Przejdź do głównej strony użytkownika yrfen

  1. yrfen
    yrfen (26.09.2009 16:32)
    No więc ja bym powiedział że nie było źle. Zdarzały się miejsca i pory w których wytaczały się wycieczki z 3 autokarów na raz, ale nie zdarzało się to aż tak często. Tak jak pisze 2_koty - wycieczek da się unikać. My zrobiliśmy błąd i pierwszy raz zajrzeliśmy do Ta Prohm jakoś w środku dnia, i na nasz gust było tam nieco zbyt dużo ludzi.
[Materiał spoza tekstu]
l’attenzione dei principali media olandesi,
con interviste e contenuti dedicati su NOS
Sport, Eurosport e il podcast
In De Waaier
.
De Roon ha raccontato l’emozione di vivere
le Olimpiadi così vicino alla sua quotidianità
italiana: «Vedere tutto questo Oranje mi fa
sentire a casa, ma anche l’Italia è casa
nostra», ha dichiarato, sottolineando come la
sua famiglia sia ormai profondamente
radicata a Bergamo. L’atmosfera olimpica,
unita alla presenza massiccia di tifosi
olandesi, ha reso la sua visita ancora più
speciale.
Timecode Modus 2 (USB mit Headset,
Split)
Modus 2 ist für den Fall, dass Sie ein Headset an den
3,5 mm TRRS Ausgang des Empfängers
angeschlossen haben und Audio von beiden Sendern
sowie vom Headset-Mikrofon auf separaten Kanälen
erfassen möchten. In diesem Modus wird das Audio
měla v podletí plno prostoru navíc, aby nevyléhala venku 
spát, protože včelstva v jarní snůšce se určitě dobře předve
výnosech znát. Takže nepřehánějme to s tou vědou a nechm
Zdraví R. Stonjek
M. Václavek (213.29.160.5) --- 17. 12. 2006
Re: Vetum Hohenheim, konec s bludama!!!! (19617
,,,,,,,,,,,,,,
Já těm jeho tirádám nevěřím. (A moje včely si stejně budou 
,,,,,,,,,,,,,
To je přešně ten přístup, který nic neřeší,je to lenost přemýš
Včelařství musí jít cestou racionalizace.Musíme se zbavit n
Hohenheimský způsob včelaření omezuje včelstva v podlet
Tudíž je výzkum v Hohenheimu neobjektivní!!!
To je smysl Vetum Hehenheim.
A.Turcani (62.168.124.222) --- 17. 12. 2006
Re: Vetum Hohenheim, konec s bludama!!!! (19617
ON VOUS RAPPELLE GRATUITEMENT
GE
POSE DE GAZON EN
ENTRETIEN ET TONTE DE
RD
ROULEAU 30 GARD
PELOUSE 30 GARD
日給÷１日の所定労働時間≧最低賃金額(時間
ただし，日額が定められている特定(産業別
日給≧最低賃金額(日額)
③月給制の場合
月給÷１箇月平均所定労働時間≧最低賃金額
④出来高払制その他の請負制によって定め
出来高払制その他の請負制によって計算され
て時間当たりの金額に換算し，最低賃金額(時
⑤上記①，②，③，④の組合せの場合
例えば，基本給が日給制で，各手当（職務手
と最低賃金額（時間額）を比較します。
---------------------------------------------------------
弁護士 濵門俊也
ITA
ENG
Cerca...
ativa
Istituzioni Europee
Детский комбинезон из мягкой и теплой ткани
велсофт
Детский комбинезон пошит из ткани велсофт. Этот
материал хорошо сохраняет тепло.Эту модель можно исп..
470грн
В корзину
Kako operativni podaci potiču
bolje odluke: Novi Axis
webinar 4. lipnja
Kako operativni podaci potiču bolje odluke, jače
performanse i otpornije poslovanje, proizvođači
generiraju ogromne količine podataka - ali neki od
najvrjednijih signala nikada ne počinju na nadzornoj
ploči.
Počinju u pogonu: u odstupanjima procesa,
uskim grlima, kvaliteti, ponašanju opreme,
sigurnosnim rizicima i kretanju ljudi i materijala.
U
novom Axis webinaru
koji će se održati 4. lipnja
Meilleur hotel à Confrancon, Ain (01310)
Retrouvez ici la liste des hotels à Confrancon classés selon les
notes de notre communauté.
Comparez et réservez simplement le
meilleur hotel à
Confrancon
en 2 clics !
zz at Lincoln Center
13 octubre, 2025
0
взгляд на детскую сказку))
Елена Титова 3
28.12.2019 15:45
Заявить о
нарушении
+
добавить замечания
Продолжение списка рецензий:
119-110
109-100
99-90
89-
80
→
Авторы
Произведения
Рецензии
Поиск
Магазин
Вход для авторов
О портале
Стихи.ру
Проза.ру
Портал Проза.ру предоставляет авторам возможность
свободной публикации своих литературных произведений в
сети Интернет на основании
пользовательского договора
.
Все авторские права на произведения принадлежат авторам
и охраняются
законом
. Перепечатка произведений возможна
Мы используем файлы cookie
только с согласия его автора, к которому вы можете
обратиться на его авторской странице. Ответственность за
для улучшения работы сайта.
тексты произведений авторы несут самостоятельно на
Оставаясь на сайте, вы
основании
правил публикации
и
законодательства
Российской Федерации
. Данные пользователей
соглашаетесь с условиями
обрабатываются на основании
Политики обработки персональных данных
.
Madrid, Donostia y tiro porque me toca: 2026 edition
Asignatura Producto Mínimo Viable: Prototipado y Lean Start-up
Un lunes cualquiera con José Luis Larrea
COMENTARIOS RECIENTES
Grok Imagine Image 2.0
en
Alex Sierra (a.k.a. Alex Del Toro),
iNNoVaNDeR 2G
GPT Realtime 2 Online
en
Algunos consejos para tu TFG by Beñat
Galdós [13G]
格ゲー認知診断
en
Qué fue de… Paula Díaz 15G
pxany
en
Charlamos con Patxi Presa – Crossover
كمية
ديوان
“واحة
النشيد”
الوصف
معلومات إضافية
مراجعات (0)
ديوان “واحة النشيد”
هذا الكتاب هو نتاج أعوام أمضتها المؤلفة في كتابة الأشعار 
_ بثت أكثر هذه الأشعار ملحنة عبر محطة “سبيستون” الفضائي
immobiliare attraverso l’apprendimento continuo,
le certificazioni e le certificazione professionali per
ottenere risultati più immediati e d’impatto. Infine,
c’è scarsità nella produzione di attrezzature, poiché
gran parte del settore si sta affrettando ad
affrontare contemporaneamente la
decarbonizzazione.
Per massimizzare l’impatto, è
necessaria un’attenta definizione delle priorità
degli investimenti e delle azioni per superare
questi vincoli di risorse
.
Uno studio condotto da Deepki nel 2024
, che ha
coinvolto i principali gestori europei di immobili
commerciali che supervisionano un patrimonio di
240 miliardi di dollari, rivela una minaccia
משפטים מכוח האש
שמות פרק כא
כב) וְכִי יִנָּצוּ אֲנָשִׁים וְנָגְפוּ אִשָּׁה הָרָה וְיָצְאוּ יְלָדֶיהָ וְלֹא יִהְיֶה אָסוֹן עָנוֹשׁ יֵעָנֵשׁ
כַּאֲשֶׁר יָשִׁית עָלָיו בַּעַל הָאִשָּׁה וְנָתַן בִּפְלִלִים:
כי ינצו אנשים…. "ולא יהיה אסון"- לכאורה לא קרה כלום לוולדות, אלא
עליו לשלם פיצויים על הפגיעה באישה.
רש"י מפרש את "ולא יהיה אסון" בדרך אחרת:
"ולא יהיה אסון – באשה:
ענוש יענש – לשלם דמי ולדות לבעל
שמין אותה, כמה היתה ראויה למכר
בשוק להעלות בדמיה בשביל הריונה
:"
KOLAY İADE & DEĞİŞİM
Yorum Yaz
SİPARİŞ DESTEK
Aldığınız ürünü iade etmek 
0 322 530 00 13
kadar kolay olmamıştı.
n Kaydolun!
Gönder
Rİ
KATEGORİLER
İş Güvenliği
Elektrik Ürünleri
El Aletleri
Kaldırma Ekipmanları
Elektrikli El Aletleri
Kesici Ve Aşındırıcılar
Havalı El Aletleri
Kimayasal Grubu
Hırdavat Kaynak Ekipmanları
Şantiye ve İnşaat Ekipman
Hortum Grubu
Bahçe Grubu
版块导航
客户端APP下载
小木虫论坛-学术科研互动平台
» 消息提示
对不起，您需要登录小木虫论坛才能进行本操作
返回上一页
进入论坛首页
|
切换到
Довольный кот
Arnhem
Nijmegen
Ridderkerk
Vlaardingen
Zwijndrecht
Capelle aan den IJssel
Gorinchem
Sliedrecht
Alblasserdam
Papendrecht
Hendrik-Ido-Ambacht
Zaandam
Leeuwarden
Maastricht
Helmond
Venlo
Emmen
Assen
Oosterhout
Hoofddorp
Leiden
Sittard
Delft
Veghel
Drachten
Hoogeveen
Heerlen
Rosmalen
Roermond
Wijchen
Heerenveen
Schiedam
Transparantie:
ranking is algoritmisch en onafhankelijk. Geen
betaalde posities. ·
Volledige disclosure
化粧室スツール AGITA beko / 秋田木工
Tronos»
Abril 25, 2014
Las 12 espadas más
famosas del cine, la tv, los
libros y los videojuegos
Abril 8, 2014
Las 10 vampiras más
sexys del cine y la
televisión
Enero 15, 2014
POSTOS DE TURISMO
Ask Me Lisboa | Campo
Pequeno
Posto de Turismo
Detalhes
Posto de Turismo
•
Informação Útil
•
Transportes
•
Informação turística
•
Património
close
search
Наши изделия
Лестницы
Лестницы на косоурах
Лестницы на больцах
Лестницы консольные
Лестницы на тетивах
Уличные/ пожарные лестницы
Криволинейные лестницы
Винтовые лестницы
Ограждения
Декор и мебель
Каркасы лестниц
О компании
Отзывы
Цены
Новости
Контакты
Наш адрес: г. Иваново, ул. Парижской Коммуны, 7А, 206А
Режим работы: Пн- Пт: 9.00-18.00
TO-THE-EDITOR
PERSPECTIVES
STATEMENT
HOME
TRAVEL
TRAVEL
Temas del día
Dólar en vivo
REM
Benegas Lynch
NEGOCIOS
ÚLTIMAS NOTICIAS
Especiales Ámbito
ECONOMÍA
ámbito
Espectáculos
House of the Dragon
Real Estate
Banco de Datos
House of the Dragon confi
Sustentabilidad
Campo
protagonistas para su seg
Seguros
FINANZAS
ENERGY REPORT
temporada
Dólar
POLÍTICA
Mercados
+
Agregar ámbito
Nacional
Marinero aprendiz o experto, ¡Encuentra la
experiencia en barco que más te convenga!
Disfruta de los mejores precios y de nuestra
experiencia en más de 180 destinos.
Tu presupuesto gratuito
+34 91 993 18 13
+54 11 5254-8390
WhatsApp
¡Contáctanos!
W jednym miejscu z super drzewem była zasadniczo kolejka do robienia zdjęć. Dlatego wróciliśmy tam następnego dnia z samego ranka i mieliśmy świątynię prawie wyłącznie dla siebie. Podobnie było w Angkor Wat o wschodzie słońca - tłum ludzi próbujących uchwycić ten piękny kadr (dlatego po wschodzie słońca udaliśmy się do Ta Prohm a Angkor zwiedziliśmy później).
    Podsumowując, chociaż miejscami ludzi było dość dużo, to przez większość czasu nie czuliśmy się jakoś bardzo przytłoczeni ich ilością. A zaciszne miejsca znajdą się wszędzie - wycieczki są trochę 'poganiane' przez przewodników i przechodzą tylko głównymi trasami przez świątynie.
  2. yrfen
    yrfen (18.05.2009 13:05)
    Świetny opis, piękne zdjęcia i ciekawa podróż :) A do tego elegancko zmontowany filmik.... full serwis :D Też niedawno byłem w Japonii (częściowo w tych samych miejscach), więc tym ciekawiej się czytało :)

    ps. Takayama się chyba na mapce przesunęła ;)
  3. yrfen
    yrfen (16.05.2009 9:31)
    Te duże i zielone to kokosy - przede wszystkim jako napój, chociaż można też wyskrobać biały twardy środek. Sprzedawca odcinał wierzch kokosa maczetą, w powstały otwór wtykał słomkę i gotowe - jak dla mnie napój idealny na upały. A to po prawej to owoc lotosu - wydłubuje się z tego nasiona i zjada... ale osobiście go nie próbowałem więc nie wiem czy smaczne. Nie wiem co było w różowych torebkach :)
  4. yrfen
    yrfen (16.05.2009 9:14)
    Te łodzie aż prosiły się o zdjęcie :)
  5. yrfen
    yrfen (15.05.2009 21:12)
    Dziękuję wszystkim za komentarze i plusy (miło że wam się podoba). Ale to jeszcze nie koniec opowieści - kiedy znajdę nieco dłuższą wolną chwilę dodam opisy pozostałych punktów podróży (gdzie wspomnę też pewnie o życzliwości ludzi).
  6. yrfen
    yrfen (14.05.2009 23:04)
    Aż mnie te zdjęcia zachęciły do podróży w kolejne miejsce :) Duże WOW i gratuluję zdjęć.